À peine installé à Montmartre, l’état-major versaillais commence des holocaustes aux mânes de Lecomte et de Clément Thomas. Quarante-deux hommes, trois femmes et quatre enfants, ramassés au hasard, sont conduits au numéro 6 de la rue des Rosiers, contraints de fléchir les genoux, tête nue, devant le mur au pied duquel les généraux ont été exécutés le 18 mars. Puis on les tue. Une femme qui tient son enfant dans les bras refuse de s’agenouiller, crie à ses compagnons : « Montrez à ces misérables que vous savez mourir debout. »
Les jours suivants, ces sacrifices continuèrent. Chaque fournée de prisonniers stationnait d’abord devant le mur tigré de balles. On les fusillait ensuite à deux pas de là, sur le versant de la butte qui domine la route de Saint-Denis .
Les Batignolles et Montmartre virent les premiers massacres en masse. Juin 48 avait eu ses fusillades sommaires d’insurgés pris sur la barricade. Mai 71 connut les carnages à la fantaisie du soldat. Le mardi, bien longtemps avant les incendies, les Versaillais fusillaient les premiers venus, au square des Batignolles, place de l’Hôtel-de-Ville, porte de Clichy. Le parc Monceau est l’abattoir principal du XVIIe. À Montmartre, le massacre se centralise sur les buttes, l’Élysée, dont chaque marche est faite de cadavres, et les boulevards extérieurs.

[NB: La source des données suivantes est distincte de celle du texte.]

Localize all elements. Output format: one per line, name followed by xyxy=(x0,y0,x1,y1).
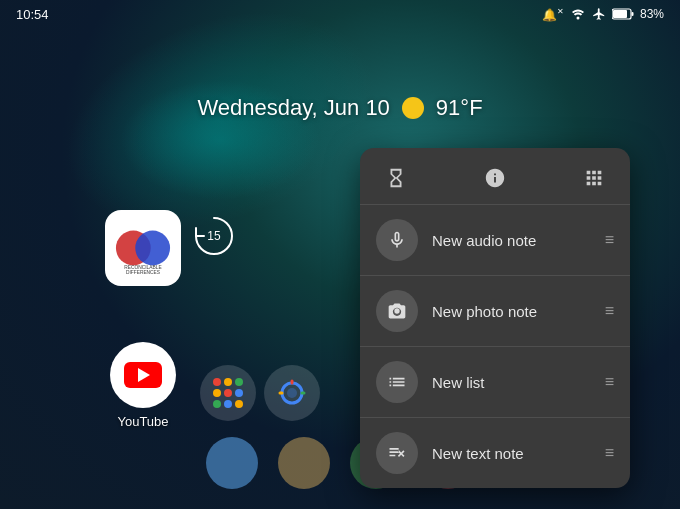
youtube-icon xyxy=(110,342,176,408)
date-text: Wednesday, Jun 10 xyxy=(197,95,389,121)
dot-green xyxy=(235,378,243,386)
youtube-app[interactable]: YouTube xyxy=(110,342,176,429)
new-text-note-item[interactable]: New text note ≡ xyxy=(360,417,630,488)
drag-handle-list: ≡ xyxy=(605,373,614,391)
lens-svg xyxy=(278,379,306,407)
airplane-icon xyxy=(592,7,606,21)
reconcilable-differences-app[interactable]: RECONCILABLE DIFFERENCES xyxy=(105,210,181,286)
dot-blue-right xyxy=(235,389,243,397)
battery-percentage: 83% xyxy=(640,7,664,21)
status-bar: 10:54 🔔✕ 83% xyxy=(0,0,680,28)
dot-yellow-top xyxy=(224,378,232,386)
dock-icon-2[interactable] xyxy=(278,437,330,489)
date-weather: Wednesday, Jun 10 91°F xyxy=(0,95,680,121)
temperature-text: 91°F xyxy=(436,95,483,121)
dot-yellow-left xyxy=(213,389,221,397)
google-lens-icon[interactable] xyxy=(264,365,320,421)
new-photo-note-item[interactable]: New photo note ≡ xyxy=(360,275,630,346)
list-label: New list xyxy=(432,374,591,391)
dots-apps-icon[interactable] xyxy=(200,365,256,421)
dot-red xyxy=(213,378,221,386)
list-icon-circle xyxy=(376,361,418,403)
battery-icon xyxy=(612,8,634,20)
svg-rect-3 xyxy=(631,12,633,16)
status-icons: 🔔✕ 83% xyxy=(542,7,664,22)
svg-text:15: 15 xyxy=(207,229,221,243)
hourglass-icon[interactable] xyxy=(380,162,412,194)
audio-note-label: New audio note xyxy=(432,232,591,249)
svg-rect-2 xyxy=(613,10,627,18)
mute-icon: 🔔✕ xyxy=(542,7,564,22)
text-icon-circle xyxy=(376,432,418,474)
dots-grid xyxy=(213,378,243,408)
context-menu-header xyxy=(360,148,630,204)
dot-green-bl xyxy=(213,400,221,408)
drag-handle-photo: ≡ xyxy=(605,302,614,320)
camera-icon-circle xyxy=(376,290,418,332)
info-icon[interactable] xyxy=(479,162,511,194)
weather-sun-icon xyxy=(402,97,424,119)
timer-refresh-icon: 15 xyxy=(188,210,240,262)
youtube-triangle xyxy=(138,368,150,382)
dot-yellow-br xyxy=(235,400,243,408)
svg-point-10 xyxy=(287,388,297,398)
svg-point-5 xyxy=(135,231,170,266)
photo-note-label: New photo note xyxy=(432,303,591,320)
dot-red-center xyxy=(224,389,232,397)
text-note-label: New text note xyxy=(432,445,591,462)
svg-text:DIFFERENCES: DIFFERENCES xyxy=(126,270,160,274)
drag-handle-text: ≡ xyxy=(605,444,614,462)
status-time: 10:54 xyxy=(16,7,49,22)
grid-icon[interactable] xyxy=(578,162,610,194)
mic-icon-circle xyxy=(376,219,418,261)
youtube-label: YouTube xyxy=(117,414,168,429)
dot-blue-bc xyxy=(224,400,232,408)
youtube-play-button xyxy=(124,362,162,388)
wifi-icon xyxy=(570,8,586,20)
svg-point-0 xyxy=(576,17,579,20)
reconcilable-differences-icon: RECONCILABLE DIFFERENCES xyxy=(114,222,172,274)
new-audio-note-item[interactable]: New audio note ≡ xyxy=(360,204,630,275)
drag-handle-audio: ≡ xyxy=(605,231,614,249)
dock-icon-1[interactable] xyxy=(206,437,258,489)
new-list-item[interactable]: New list ≡ xyxy=(360,346,630,417)
context-menu: New audio note ≡ New photo note ≡ New li… xyxy=(360,148,630,488)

À deux pas de Montmartre, on ignore la catastrophe. Place Blanche, la barricade des femmes tient quelque temps contre les soldats de Clinchant. Elles se replient ensuite sur la barricade Pigalle qui tombe vers deux heures. Son chef est amené devant un commandant versaillais : « Qui es-tu ? dit-il. – Lévêque, ouvrier maçon, membre du Comité Central. – Ah ! c’est des maçons qui veulent commander maintenant ! » répond le Versaillais qui lui décharge son revolver dans la figure.